Bohinj’s inner core which centres upon its eponymous lake has been described as being both blessed and hamstrung to be within the most protected area of the Triglav National Park – bureaucratic red tape making new construction projects but also routine and vital repairs to existing properties virtually impossible. It is without doubt that in the age of rampant commercialism from which alpine areas are far from immune, such levels of environment guardianship of an area characterized by wild outstanding beauty are increasingly rare, and, should be cautiously welcomed. With though the albeit temporary demise of the Jezero adding to the area’s woes caused by the materially deteriorating state of hotels Zlatorog and Bellevue, both of which having long since closed, Bohinj sees its ‘big three’ and hitherto foremost tourist traps out of commission for an indeterminate period. Much has been previously written on the seemingly negligent custodianship of hotels controlled by Zmago Pacnik and Japec Jacopin, who both simultaneously and quite coincidentally recently placed their properties on the market for amounts that far exceed their realistic value, several of which are rotting husks of their former selves. What though has become both inexcusable and inescapable has been the inertia, lip service and hand wringing from those tasked with promoting Slovenia as the clean, green, and friendly country to visit that it undoubtedly is. Would the Triglav National Park (TNP) authorities prefer for Bohinj to be a relatively unvisited wilderness? Maybe. Does it though think that leaving the rotting edifices of both the Bellevue and Zlatorog to tarnish the lasting impressions of visitors is in any way consistent with the highhanded approach it takes with those wishing to sympathetically build or renovate within territory it controls? I am not disputing that these are hotels are in private ownership; under current legislation the state has little legal recourse to intervene. The TNP does though carry significant weight and whatever its thoughts areGorenjski Glas – Bohinj on the levels of tourism in the Bohinj region it would regard as ideal, surely the time is now for it to take its concerns to the very top of Slovenia’s government. With power comes great responsibility.
Mayor Kramar will argue with some justification that Bovec, the northwestern frontier resort has received significant state aid to reboot its ailing cableway – a facility deemed by the government to be vital to the areas tourism identity and long-term viability. Although the differing circumstances between Bovec and Bohinj are pronounced the impact their problems have caused to the tourist trade in both, and continue to do so in Bohinj, reflect the vital facet each has to play in their respective local economies. Whilst Kramar will wish for direct state intervention in Bohinj a blank cheque to buy out both Pacnik and Jacopin is highly unlikely to materialize, in what would set a precedent many other struggling hoteliers in the country might wish to exploit. It would instead seem that a change in statutes that can ultimately seize neglected properties is a more realistic course to plot, serving as the ultimate consequence to levying greatly increased business rates on owners’ ultimately unwilling pay more for less. Making life uncomfortable but within the bounds of the law for those loosely termed as hoteliers could force their hands into expeditious disposal of their properties, at a realistic market value currently deteriorating by the day. As a last resort the state could take possession of hotels to be renovated and resold but should such a scenario come to pass another significant period of time will have elapsed, ensuring Bohinj’s problems won’t be solved any time soon. There is also the issue of Slovenia currently being concerned with shrinking the state, rather than burdening itself with further assets it may struggle to get off the books.

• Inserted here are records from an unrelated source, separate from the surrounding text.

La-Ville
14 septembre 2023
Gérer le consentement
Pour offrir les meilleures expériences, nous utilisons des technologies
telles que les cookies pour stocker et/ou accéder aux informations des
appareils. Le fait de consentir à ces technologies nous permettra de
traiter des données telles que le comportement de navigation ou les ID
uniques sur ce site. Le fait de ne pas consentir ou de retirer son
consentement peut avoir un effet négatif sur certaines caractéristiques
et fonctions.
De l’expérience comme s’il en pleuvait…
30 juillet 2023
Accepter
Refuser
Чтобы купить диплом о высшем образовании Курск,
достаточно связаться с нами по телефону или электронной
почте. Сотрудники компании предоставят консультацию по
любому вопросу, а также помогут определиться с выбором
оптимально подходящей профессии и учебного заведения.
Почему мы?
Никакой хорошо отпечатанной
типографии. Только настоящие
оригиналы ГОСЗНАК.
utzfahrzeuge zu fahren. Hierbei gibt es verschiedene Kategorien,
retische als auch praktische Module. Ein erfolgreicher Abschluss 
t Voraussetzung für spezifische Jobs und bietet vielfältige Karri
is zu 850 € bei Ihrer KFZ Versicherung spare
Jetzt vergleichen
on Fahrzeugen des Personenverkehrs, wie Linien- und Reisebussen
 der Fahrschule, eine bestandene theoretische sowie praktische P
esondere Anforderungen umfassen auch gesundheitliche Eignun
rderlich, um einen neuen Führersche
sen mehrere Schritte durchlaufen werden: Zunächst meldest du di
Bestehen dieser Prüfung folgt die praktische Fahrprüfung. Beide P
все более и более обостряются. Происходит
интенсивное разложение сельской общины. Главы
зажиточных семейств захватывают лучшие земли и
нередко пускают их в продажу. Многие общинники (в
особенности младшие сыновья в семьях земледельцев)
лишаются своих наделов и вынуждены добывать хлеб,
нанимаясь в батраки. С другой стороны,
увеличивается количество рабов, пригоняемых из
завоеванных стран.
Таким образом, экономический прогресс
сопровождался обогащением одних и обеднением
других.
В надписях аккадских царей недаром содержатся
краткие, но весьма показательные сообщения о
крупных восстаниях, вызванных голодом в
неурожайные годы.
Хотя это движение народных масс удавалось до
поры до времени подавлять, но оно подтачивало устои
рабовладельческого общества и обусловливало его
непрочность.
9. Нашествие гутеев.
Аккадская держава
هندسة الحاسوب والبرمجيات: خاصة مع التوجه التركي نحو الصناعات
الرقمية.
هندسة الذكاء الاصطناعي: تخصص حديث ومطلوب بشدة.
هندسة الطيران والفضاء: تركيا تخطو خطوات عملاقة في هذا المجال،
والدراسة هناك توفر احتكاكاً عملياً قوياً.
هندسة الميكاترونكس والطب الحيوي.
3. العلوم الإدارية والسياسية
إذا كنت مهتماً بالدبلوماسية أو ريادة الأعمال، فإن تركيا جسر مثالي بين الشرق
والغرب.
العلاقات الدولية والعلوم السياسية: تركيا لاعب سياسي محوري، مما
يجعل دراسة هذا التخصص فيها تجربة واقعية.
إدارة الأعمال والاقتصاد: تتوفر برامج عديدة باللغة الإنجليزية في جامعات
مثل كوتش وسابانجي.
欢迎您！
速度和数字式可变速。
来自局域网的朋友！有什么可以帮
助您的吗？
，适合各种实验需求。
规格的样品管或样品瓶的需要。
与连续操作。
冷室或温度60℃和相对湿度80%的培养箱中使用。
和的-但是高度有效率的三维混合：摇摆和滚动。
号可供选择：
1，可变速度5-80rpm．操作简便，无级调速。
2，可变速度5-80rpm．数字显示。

Although the dramatic conflagration that consumed part of the Jezero’s roof and upper floor required over 100 firefighters at its height, this well-run and respected establishment expects to be fully operational by May Day bank holiday, a projected timeline that wouldn’t have been foreseen on the night of the blaze. Such diligence proves that solutions can be found for even the most labyrinthine of problems should the stakeholders and those with a vested interest have a clear roadmap to achieve a commonly held objective. If the fire at the Jezero has any positive consequences, it will prove that the impossible can be swiftly achieved in Bohinj should the will and perspicacity be shared by those with the power to effectuate change.